Beyond the Aura. On Walter Benjamin's "The Work of Art in the Age of Mechanical Reproduction"


I read "The Work of Art in the Age of Mechanical Reproduction" as Benjamin's draft of a prognostic theory of cinema within a larger reconsideration of the role of art in the age of mechanical reproduction. Benjamin historicizes the changing role of art in different ages and studies "the developmental tendencies of art under present conditions of production" (2), for he is convinced that "during long periods of history, the mode of human sense perception changes with humanity’s entire mode of existence. " (2).

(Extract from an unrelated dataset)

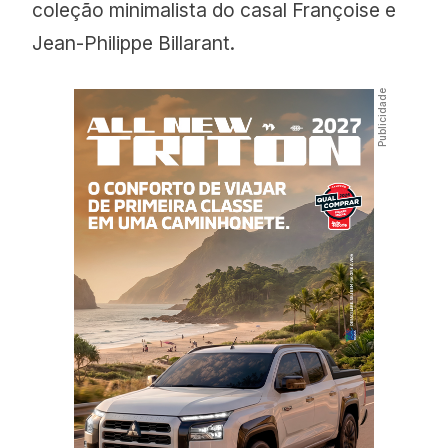
coleção minimalista do casal Françoise e
Jean-Philippe Billarant.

Before the advent of technological reproducibility, the value assigned to art was a cult and ritual value and/or an exhibition value, and art was relegated to a dimension completely separated from that of politics, but mechanical reproduction has destroyed the idea of art's aura, i.e. the traditionally idealized authenticity and precious uniqueness assigned to art creations, which originated from concepts such as creativity and genius, eternal value and mystery.

But Benjamin sees beyond the aura, beyond the realm of art pour l'art (and its Fascist instrumentalizations) that the concept of aura implicates. He sees a series of redemptive (and Communist) potentials in the new conditions of art creation and fruition. He sees that the technological reproducibility of the artwork "changes the reaction of the masses toward art” (15) by substituting the old "unique" experience with a mass, simultaneous experience, and also by altering the usual distinction between author and public and by altering the type of receptive attitude traditionally expected from the audience. In this sense, Benjamin is far from, if not opposite to, Adorno's rejection of the fruition of art by masses and from his defense of art's autonomy and disinterestedness, and "The Work of Art .." can be taken as a theory of cinema that deals with questions such as the transformation of our perception of the world through cinema, the audience's identification with the camera, the collective reception-in-distraction. But it is also, more largely, a draft of a new theory of an art that "instead of being based on ritual, it begins to be based on another practice - politics" (9).

No more cult, but politics, then. And if Fascism tends to re-introduce the cult function of art (i.e. to aestheticize politics) in order to create a mass politics for which the status quo remains untouched, Communism responds by politicizing art, by formulating "revolutionary demands in the politics of art" (2). Ok, Benjamin's ending is controversial, but perhaps it is useful to consider these categories as less fixed than what they seem to be. Perhaps it is useful to consider the regressive/progressive understandings of art's function that Fascism and Communism respectively embody in Benjamin's famous formulation. Perhaps it is still useful for us to go back to this text to strengthen our understanding of an art finally beyond the aura, of a technological art of the masses that can help us change (instead of escaping from) social reality. 

Post scriptum: I went to watch Alfonso Cuarón's "Gravity" yesterday, and I suspect Benjamin would have hated it. But I'll let you guess why. 

1 comment:

  1. Benjamin's ending is, indeed, controversial as you say. Fascism renders aesthetics. Communism politicizes art. I'm not even sure if I understand what he means. But I'll memorize his previous sentence: Mankind "self-alienation has reached such a
    degree that it can experience its own destruction as an aesthetic pleasure of the
    first order." That's scary. Then, we'll need to find a way to avoid that pleasure; the best way, I guess, being aware of the change social reality is going through due to technology and art of the masses. For instance, as you mention in my blog, users have to become actors.